1- Dear Ilgiz, you are going to open your first boutique in Paris and we are already looking forward to discovering your creations. Why did you choose this city in Europe?
I asked myself the question: London, Geneva, Monte Carlo, Tokyo, in these cities people already know me, whereas Paris is a place apart. Like 200 years ago, people go there in search of art, in search of inspiration. It is a centre of artistic ideas. Besides, France and Paris are the first places I visited abroad. It is a source of inspiration in its own right and it is here that the techniques, styles and artistic currents that I love were born.
2- You are considered a master of enamel and you offer your customers remarkably enamelled jewellery. How did you discover this material and finally decide to integrate it into your creations?
I am a painter by training and when I started working on shapes for jewellery pieces, the available colour palette started to be insufficient. That’s why I turned to enamel, it allowed me to mix shapes and colours.
3- You are inspired by Art Nouveau. Is nature still the best source of inspiration for jewellers?
Yes, for me nature is the most important source of inspiration. I love flowers, for example. I have a house in the country, and I have planted a rose garden there where I come to recharge my batteries.
4- Your latest pieces created for the 25th anniversary of your company are technically interesting, perfectly combining quartz and enamel. Can you tell us a little more about this collection and the link developed between transparency, colours and light?
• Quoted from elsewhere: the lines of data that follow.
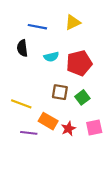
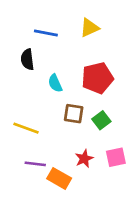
cyan semicircle: (51, 57) -> (55, 83), moved, turned 80
orange rectangle: (48, 121) -> (59, 178), moved

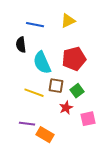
cyan semicircle: (55, 83) -> (42, 63), size x1.6
yellow line: (26, 128) -> (34, 93), moved
red star: (84, 159) -> (66, 108), moved

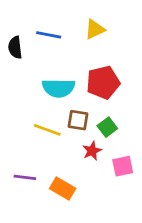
black semicircle: (21, 45) -> (15, 47), moved
cyan semicircle: (42, 63) -> (58, 88), turned -65
purple line: (27, 124) -> (25, 177), moved

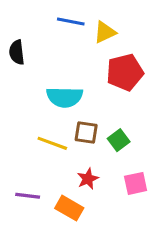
blue line: (49, 35) -> (71, 21), moved
red pentagon: (103, 82) -> (125, 72), moved
red star: (92, 151) -> (88, 179), moved

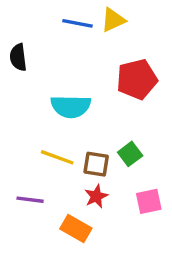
yellow triangle: (105, 32) -> (113, 20), moved
brown square: (86, 133) -> (96, 164), moved
purple line: (28, 196) -> (30, 200), moved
Quartz is a unique stone, since the dawn of time it is considered to have magical powers. It is full of energy, just remember the crystal balls of the fortune tellers. It is a stone that shares its energy. On the basis that each of my works is filled with my creative energy, my soul, my philosophy, thanks to quartz I give it back entirely to the buyer. 25 years is an excellent time to pass on all your experience in this way. The most difficult thing is to find the perfect balance between transparency, colour and light. I’ve always loved old carved sideboards with doors that had glass windows in them. You could see inside the treasures that their owners kept. There was something mystical and magical about it. It is on these childhood impressions that I decided to create this collection, where through the facets of the quartz one can glimpse what I keep deep inside me
Gold, diamond, pearl and enamel earrings. Photo: Ilgiz F.